“ Dayat, loeh bego banged sih. Gini aja gak bisa..!” ucap temen sebangku ketika guwe tidak bisa menjawab soal matematika.
Sekolah bukan sekedar tempat kita menuntut ilmu, disana kita berlomba lomba bagaimana menjadi orang pintar dan mendapatkan nilai bagus. Sekolah juga terkadang tempat bagaimana menunjukan eksistensi diri. Berharap Guwe yang paling unggul atau guwe yang paling okeeh dalam hal pergaulan. Terkadang kita terdorong bagaimana caranya diterima di sebuah pertemanan. Dan semua menurut guwe, wajar sih. karena menjadi naluri manusia yang senang bergaul dan terkadang kompetitif dalam beberapa hal.
Guwe sendiri melihat setiap anak berbeda potensi atau kemampuan. Setiap anak juga memiliki karakter yang tidak seragam, bisa jadi dia mudah bergaul, rame orangnya tetapi ada juga anak yang sukanya menyendiri, tidak percaya diri. Ada anak yang pintar dan cepat dalam menangkap mata pelajaran dan ada juga anak yang gak bisa nangkap cepat ilmu pelajaran. Banyak faktor tentunya seorang anak yang mempengaruhi hal tersebut.
Jika anak itu pintar, mudah bergaul, cerdas, maka kita gak akan pusing dengan anak seperti ini. Tetapi kalau anak tersebut tertinggal secara kemampuan baik pelajaran dan pergaulan, inih yang repot.
Guwe sendiri pernah merasakan menjadi anak yang sangat terbelakang secara kemampuan pelajaran yang efeknya juga jadi tidak pandai bergaul. Merasakan menjadi orang yang gak bisa berfikir akan jawaban yang benar menjawab soal pelajaran. Merasakan menjadi orang yang memilik tulisan dokter, katanyaaaah, hahaha. Rangking ke 32 dari jumlah siswa 30, wkwkwkw. Merasa diri ini tak berharga, karena tidak ngerti dalam menangkap materi pelajaran. “dayat, loeh bego banged sih. Gini aja gak bisa..!” ucap temen sebangku guwe ketika guwe tidak bisa menjawab soal matematika. Hancur betul hati guwe saat itu, huft, saat itu guwe kelas 4 disalah satu SD Negeri di Cilincing.

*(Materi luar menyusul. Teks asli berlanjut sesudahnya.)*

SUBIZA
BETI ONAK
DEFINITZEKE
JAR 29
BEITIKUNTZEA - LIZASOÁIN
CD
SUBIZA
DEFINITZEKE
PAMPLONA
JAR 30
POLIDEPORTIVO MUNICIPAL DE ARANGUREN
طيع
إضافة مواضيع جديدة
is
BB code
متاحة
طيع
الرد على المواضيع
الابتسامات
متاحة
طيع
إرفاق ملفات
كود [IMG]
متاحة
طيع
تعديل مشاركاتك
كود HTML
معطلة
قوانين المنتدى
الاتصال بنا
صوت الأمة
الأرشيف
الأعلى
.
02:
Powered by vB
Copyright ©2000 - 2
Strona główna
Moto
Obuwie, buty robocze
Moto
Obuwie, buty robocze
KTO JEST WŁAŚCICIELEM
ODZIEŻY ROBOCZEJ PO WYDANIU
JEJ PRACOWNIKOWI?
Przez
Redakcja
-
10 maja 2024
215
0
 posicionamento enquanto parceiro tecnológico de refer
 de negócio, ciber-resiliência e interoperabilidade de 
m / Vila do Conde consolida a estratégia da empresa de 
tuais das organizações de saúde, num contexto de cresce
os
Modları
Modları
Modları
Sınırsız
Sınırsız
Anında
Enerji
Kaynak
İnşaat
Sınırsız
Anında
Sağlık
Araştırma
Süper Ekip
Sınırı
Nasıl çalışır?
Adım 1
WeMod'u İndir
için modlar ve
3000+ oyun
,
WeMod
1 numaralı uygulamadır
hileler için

Dan ada yang parah lagi adalah ketika ada koreksi bersama dimana kita tuker tukeran hasil jawaban dari soal, gak ada yang mau periksa..huaaaa!, Itu karena tulisan guwe jelek banged dan yang kedua guwe siswa yang bodoh.
Guwe kira banyak sekali siswa siswa yang punya pengalaman yang tidak mengenakkan. Ada yang bisa bertahan dan ada juga yang gagal bertahan. Geraldy Tan, beliau penulis buku Pengabdi Netijen yang best seller. Beliau bercerita dibuku tersebut, bagaimana dirinya menjadi seorang yang sangat terpuruk dalam pertemanan dan juga kepercayaan diri.Tapi beliau mampu bertahan dan berkisah pengalamannya ketika masih kecil dan mampu bangkit dari keterpurukan dalam pergaulan.

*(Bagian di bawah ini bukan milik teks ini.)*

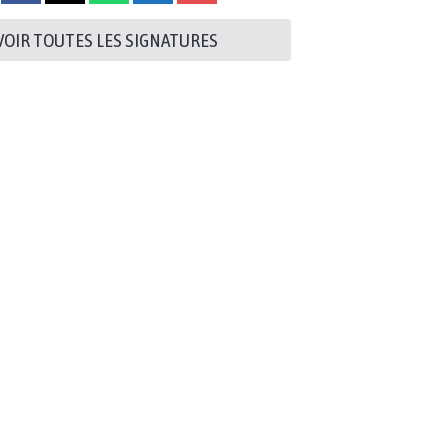
VOIR TOUTES LES SIGNATURES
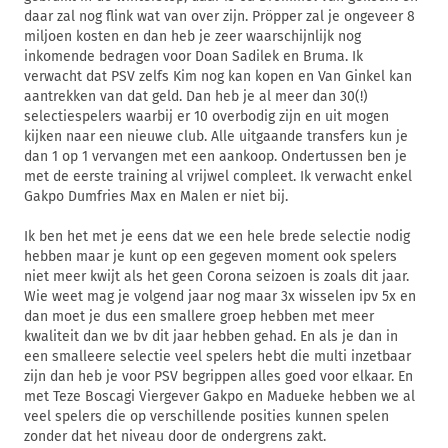
daar zal nog flink wat van over zijn. Pröpper zal je ongeveer 8
miljoen kosten en dan heb je zeer waarschijnlijk nog
inkomende bedragen voor Doan Sadilek en Bruma. Ik
verwacht dat PSV zelfs Kim nog kan kopen en Van Ginkel kan
aantrekken van dat geld. Dan heb je al meer dan 30(!)
selectiespelers waarbij er 10 overbodig zijn en uit mogen
kijken naar een nieuwe club. Alle uitgaande transfers kun je
dan 1 op 1 vervangen met een aankoop. Ondertussen ben je
met de eerste training al vrijwel compleet. Ik verwacht enkel
Gakpo Dumfries Max en Malen er niet bij.
Ik ben het met je eens dat we een hele brede selectie nodig
hebben maar je kunt op een gegeven moment ook spelers
niet meer kwijt als het geen Corona seizoen is zoals dit jaar.
Wie weet mag je volgend jaar nog maar 3x wisselen ipv 5x en
dan moet je dus een smallere groep hebben met meer
kwaliteit dan we bv dit jaar hebben gehad. En als je dan in
een smalleere selectie veel spelers hebt die multi inzetbaar
zijn dan heb je voor PSV begrippen alles goed voor elkaar. En
met Teze Boscagi Viergever Gakpo en Madueke hebben we al
veel spelers die op verschillende posities kunnen spelen
zonder dat het niveau door de ondergrens zakt.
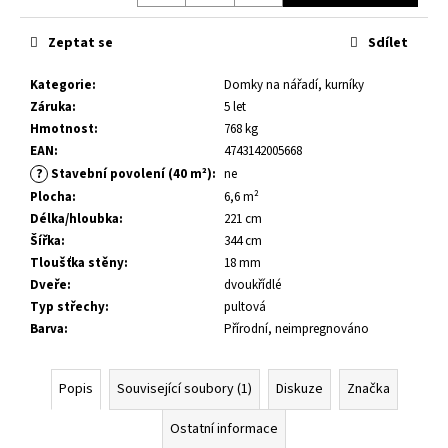
č
u
Zeptat se
Sdílet
j
e
Kategorie
:
Domky na nářadí, kurníky
m
Záruka
:
5 let
e
Hmotnost
:
768 kg
EAN
:
4743142005668
DĚTSKÝ
?
Stavební povolení (40 m²)
:
ne
DOMEK
Plocha
:
6,6 m²
FELIX
Délka/hloubka
:
221 cm
1,9
M²
Šířka
:
344 cm
Tloušťka stěny
:
18 mm
16
300
Dveře
:
dvoukřídlé
Kč
Typ střechy
:
pultová
Původně:
Barva
:
Přírodní, neimpregnováno
19
700
Kč
Popis
Související soubory (1)
Diskuze
Značka
Ostatní informace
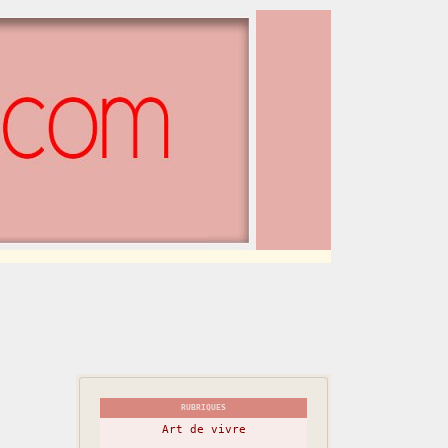
RUBRIQUES
Art de vivre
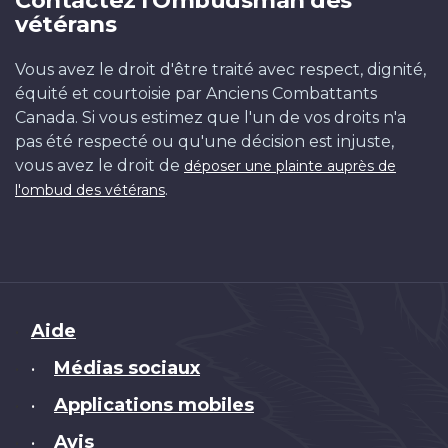
vétérans
Vous avez le droit d'être traité avec respect, dignité,
équité et courtoisie par Anciens Combattants
Canada. Si vous estimez que l'un de vos droits n'a
pas été respecté ou qu'une décision est injuste,
vous avez le droit de
déposer une plainte auprès de
.
l'ombud des vétérans
Brand
Aide
Médias sociaux
•
Applications mobiles
•
Avis
•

Guwe sendiri mulai bangkit secara kemampuan menangkap mata pelajaran ketika guwe dilatih guru ngaji guwe, dengan cara menghafal ayat ayat suci Al Qur’an. Entah kenapa kok, guwe jadi agak lumayan otak guwe. Agar enceran gituh, kaya santen kentel dikasih air sebaskom, wkwkwk. Guwe mulai agak naik secara pelajaran dan pergaulan di mulai dikelas 5. Di SMP guwe sudah rangking 3 besar. SMA kembali ke titik “Nol” wkwkwkw.
Apakah guwe masih marah dengan kehidupan guwe yang dulu, jawabannya adalah Tidakkkk. Tapi yang guwe yakinin adalah Allah Swt memberikan ujian sesuai dengan kemampuan hambanya, sebagai bentuk tempaan bagi guwe, agar guwe kuat dalam berbagai tantangan kehidupan. Dan guwe gak akan menjadi bagian dari orang orang yang suka menganggap rendah seseorang dari kemampuan seseorang dalam hal hal yang tidak dia kuasai. Guwe yakin setiap manusia punya potensi yang berbeda beda. Dan guwe mengajarkan anak anak guwe, agar menjadi pribadi yang sholeh, kuat dan membantu orang lain. Tidak merendahkan orang lain , jika dia terdapat kekurangan.
Tumben yah, guwe ngomong nya lurus, udah kaya jalan toll , wkwkwkw.